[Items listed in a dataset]
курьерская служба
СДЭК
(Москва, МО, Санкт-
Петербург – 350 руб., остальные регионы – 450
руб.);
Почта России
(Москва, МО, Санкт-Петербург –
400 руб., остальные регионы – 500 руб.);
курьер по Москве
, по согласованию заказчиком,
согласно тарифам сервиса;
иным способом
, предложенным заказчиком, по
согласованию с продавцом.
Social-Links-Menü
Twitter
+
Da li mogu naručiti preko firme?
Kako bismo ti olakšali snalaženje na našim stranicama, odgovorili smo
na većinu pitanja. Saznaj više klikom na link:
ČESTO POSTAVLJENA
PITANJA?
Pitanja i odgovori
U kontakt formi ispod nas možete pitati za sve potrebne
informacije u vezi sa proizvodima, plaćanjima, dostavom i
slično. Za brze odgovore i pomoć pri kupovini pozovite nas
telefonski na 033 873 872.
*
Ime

--

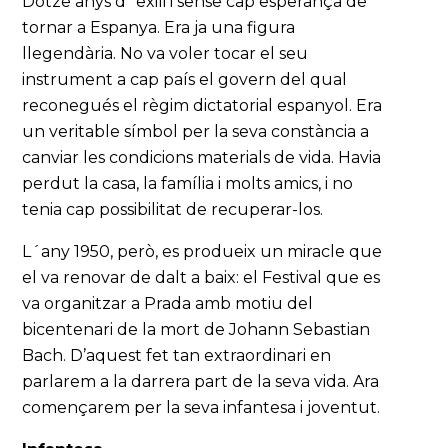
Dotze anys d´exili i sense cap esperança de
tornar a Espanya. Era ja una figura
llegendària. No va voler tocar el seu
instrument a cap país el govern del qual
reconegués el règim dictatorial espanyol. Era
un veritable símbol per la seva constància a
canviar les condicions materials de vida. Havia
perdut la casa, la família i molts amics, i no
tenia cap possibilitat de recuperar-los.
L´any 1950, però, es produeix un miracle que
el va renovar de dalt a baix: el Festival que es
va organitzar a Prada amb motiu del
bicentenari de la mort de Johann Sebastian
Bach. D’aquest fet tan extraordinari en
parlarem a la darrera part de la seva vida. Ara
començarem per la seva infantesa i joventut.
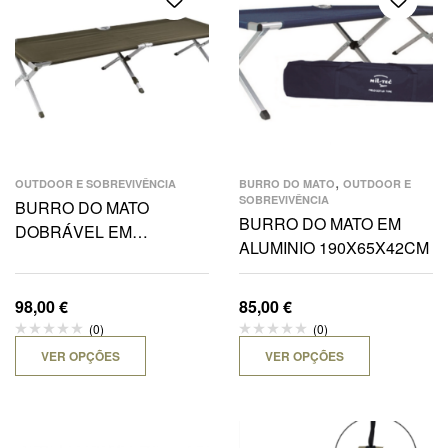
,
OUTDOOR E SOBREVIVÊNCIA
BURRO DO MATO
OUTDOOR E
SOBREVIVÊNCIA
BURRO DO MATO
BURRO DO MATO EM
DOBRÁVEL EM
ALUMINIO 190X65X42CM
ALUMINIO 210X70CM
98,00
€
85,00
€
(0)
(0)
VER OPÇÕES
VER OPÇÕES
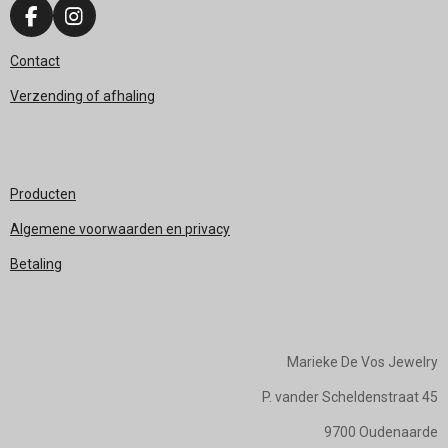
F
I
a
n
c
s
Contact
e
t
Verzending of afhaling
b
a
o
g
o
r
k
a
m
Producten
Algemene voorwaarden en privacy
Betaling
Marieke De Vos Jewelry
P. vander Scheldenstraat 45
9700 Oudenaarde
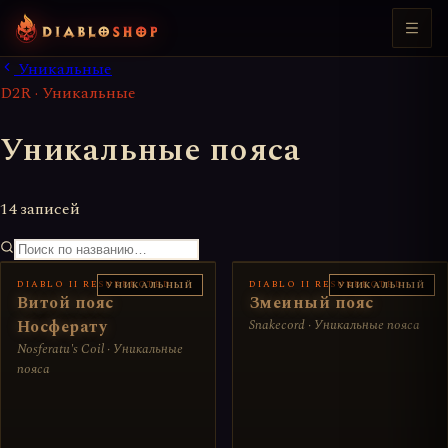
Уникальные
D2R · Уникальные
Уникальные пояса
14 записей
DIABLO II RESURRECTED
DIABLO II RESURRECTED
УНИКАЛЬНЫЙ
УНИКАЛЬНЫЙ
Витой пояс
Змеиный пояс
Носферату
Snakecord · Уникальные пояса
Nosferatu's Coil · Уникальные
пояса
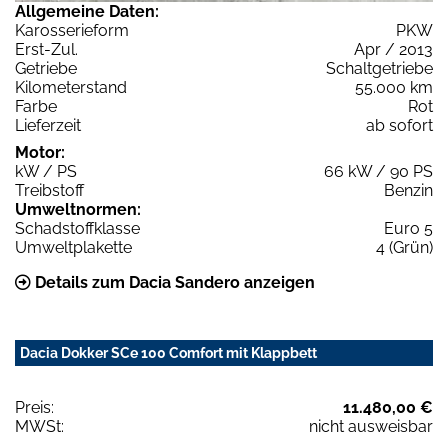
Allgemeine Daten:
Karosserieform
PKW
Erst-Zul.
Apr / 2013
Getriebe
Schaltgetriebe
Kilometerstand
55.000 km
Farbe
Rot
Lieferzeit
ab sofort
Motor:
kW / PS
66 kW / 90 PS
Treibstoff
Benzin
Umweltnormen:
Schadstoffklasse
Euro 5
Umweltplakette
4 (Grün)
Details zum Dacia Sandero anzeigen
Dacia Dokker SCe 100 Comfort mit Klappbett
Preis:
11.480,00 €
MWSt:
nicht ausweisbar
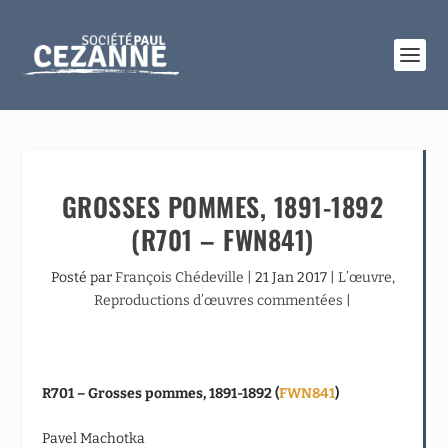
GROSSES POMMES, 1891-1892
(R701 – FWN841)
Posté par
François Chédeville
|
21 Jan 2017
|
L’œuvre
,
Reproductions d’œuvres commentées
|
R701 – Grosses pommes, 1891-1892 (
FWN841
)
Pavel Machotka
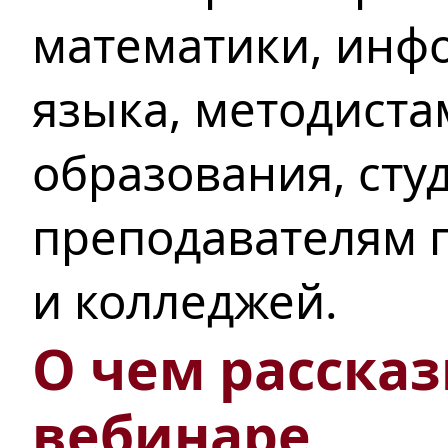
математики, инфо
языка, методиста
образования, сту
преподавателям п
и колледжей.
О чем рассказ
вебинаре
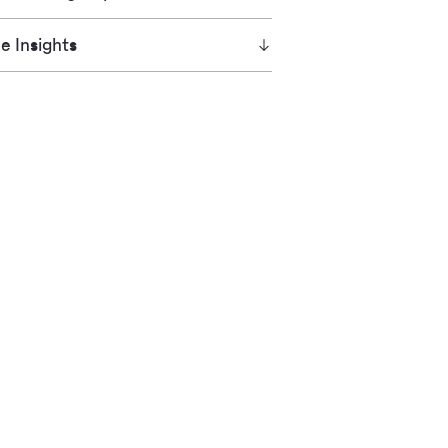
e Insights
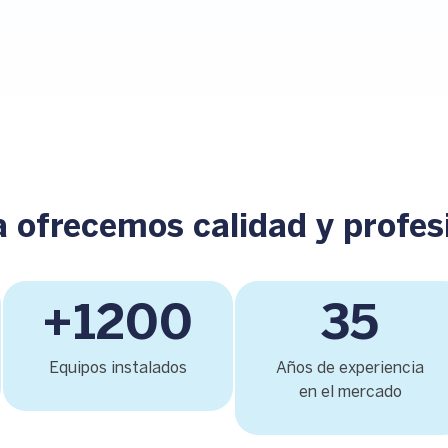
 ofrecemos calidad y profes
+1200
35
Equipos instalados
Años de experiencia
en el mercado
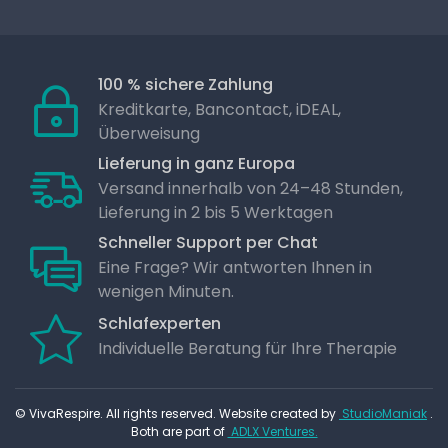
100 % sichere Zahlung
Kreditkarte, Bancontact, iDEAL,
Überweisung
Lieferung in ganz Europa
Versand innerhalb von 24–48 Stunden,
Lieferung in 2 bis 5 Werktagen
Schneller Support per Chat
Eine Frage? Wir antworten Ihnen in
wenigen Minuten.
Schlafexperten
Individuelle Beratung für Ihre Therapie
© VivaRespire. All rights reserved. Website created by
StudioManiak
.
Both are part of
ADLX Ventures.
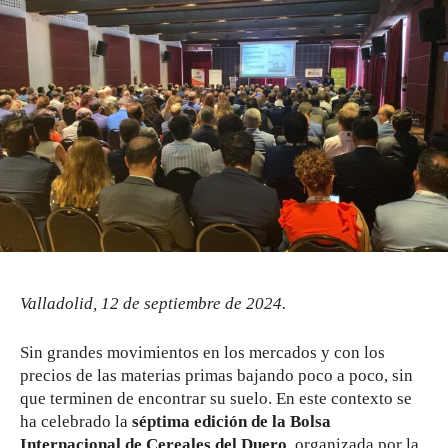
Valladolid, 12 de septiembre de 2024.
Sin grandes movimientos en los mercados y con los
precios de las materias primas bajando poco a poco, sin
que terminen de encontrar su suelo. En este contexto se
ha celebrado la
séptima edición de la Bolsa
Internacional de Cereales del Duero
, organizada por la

Task prompt: Word for word, restate the lines above from the line containing "курьерская служба" through the line containing "U kontakt formi", with both included and nothing else.

Written solution:
курьерская служба
СДЭК
(Москва, МО, Санкт-
Петербург – 350 руб., остальные регионы – 450
руб.);
Почта России
(Москва, МО, Санкт-Петербург –
400 руб., остальные регионы – 500 руб.);
курьер по Москве
, по согласованию заказчиком,
согласно тарифам сервиса;
иным способом
, предложенным заказчиком, по
согласованию с продавцом.
Social-Links-Menü
Twitter
+
Da li mogu naručiti preko firme?
Kako bismo ti olakšali snalaženje na našim stranicama, odgovorili smo
na većinu pitanja. Saznaj više klikom na link:
ČESTO POSTAVLJENA
PITANJA?
Pitanja i odgovori
U kontakt formi ispod nas možete pitati za sve potrebne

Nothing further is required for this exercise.